Although whole-brain analysis offers statistical robustness, cross-validation with predefined regions of interest (ROIs) by using prior knowledge improves classification (33–35). Whole-brain voxel-level analysis is data driven, without regard to specific anatomy, while predefined ROI analysis is hypothesis driven for specific neuroanatomic structures on the basis of prior knowledge. To confirm results from whole-brain analyses, five a priori neuroanatomic structures were hypothesized to differ in patients with stimulant dependence compared with those in control subjects on the basis of their involvement in reward, learning, executive control, and affective processing, which are altered in patients with stimulant dependence (2,3,36): the orbitofrontal cortex, medial frontal gyrus, anterior cingulate gyrus, insula, and nucleus accumbens. Masks for these structures were created by using the Automated Anatomical Labeling atlas toolbox (37). Total GMV of each structure was calculated by summing the volume of the voxels. Individual voxel volumes were calculated by multiplying each voxel by its respective voxel modulation. GMV in each ROI was analyzed by using a two-way analysis of covariance for group, sex, and group according to sex, after adjusting for age, education, and head size (M.F.R. and J.T.). To correct for multiple comparisons, results were considered to indicate a significant difference at an FWE-corrected P value of less than .05 with Bonferroni correction for five ROIs (pairwise comparison, P < .01). In exploratory regression analyses, GMV in ROIs was compared with dependence symptom count. Scores for behavior according sex and group were compared with GMV in ROIs, and the differences were considered significant with a Bonferroni correction for FWE throughout all structures (P < .05; pairwise comparison, P < .01).
Results
Demographics, Drug Severity, and Behavioral Comparisons
Patients with stimulant dependence and control subjects were similar in age and sex (Table 1). There was no difference in age between the sexes or by group. There was a difference in education between the sexes and according to group (F1,127 = 10.936, P < .001) and in the main effects according to group (F1,127 = 74.914, P < .001). Female control subjects had the most years of education, followed by male control subjects, men with stimulant dependence, and finally, women with stimulant dependence had the fewest years of education. Patients with stimulant dependence had a mean of 2.2 fewer years of education than did control subjects.

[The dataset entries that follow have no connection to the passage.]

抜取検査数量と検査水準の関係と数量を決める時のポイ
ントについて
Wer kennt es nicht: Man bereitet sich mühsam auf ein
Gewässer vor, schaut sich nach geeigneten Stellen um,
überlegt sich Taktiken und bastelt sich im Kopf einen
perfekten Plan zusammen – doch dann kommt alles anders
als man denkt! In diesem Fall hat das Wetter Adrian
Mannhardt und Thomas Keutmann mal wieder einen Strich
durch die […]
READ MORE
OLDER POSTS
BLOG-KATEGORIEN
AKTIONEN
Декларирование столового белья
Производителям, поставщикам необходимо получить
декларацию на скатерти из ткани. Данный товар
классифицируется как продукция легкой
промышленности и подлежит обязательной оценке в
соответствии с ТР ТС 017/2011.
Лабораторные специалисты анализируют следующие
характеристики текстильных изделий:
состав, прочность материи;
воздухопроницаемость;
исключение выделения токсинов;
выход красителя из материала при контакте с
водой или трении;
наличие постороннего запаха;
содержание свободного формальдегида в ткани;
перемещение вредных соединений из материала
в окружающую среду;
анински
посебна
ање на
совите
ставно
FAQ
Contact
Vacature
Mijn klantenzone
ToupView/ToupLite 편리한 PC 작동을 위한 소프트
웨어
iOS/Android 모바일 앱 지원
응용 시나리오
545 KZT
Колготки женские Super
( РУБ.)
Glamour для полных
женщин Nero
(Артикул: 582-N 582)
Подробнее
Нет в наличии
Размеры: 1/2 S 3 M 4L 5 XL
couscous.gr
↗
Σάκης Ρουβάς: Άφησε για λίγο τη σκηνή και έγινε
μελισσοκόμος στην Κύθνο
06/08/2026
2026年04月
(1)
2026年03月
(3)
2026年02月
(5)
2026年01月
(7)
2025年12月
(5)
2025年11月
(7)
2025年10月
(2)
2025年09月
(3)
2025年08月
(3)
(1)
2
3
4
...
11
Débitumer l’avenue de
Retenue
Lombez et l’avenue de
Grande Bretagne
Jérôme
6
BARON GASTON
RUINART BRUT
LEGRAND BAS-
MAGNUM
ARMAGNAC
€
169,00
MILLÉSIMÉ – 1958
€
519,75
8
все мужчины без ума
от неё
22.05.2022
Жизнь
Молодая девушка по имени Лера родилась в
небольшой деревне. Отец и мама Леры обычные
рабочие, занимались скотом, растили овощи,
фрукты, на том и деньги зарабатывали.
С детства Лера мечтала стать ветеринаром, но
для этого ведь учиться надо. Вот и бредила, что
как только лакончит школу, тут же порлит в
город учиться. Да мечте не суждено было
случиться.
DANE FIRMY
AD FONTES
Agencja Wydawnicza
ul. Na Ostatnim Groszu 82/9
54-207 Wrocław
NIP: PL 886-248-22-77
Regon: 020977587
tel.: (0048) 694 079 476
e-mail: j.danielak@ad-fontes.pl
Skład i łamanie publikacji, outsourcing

In patients with stimulant dependence, there were differences between the sexes in the severity of drug use (P = .015), with men having greater dependence symptom counts. There were no differences between the sexes in drug exposure, abstinence duration, or years of drug abuse. There were significant differences between the sexes according to group in behavioral approach and impulsivity: Women with stimulant dependence had the highest approach and impulsivity scores, followed by men with stimulant dependence, male control subjects, and finally, female control subjects, with the lowest approach and impulsivity scores.
Whole Brain Analysis
A significant difference in GMV between the sexes according to group was found in widespread areas of the cerebral cortex, thalamus, and basal ganglia. To further characterize the interaction, the effect of the group was investigated in each sex separately. No differences in GMV were observed between male control subjects and men with stimulant dependence. However, large, widespread differences in GMV were observed between female control subjects and women with stimulant dependence (Fig 2). Compared with female control subjects, women with stimulant dependence had a significantly lower GMV in the frontal lobe (orbitofrontal cortex, medial frontal gyrus, superior frontal gyrus), limbic regions (insula, amygdala, cingulate gyrus), temporal lobe (temporal pole, uncus, parahippocampal gyrus, hippocampus, occipitotemporal gyri, superior temporal gyrus, middle temporal gyrus), and inferior parietal lobule. Greater GMV observed in female control subjects than in women with stimulant dependence showed anatomic congruence with the comparisons between the sexes according to group.
A significant main effect of sex was found, with women exhibiting comparatively greater regional GMV than men throughout the cerebral cortex, thalamus, and basal ganglia (P < .001). Subgroup analysis demonstrated anatomically similar significant differences between male and female control subjects (Fig 3). A significant main effect of the group was found throughout frontal, temporal, insular, and parietal regions (P < .001). Control subjects had significantly greater GMV than patients with stimulant dependence.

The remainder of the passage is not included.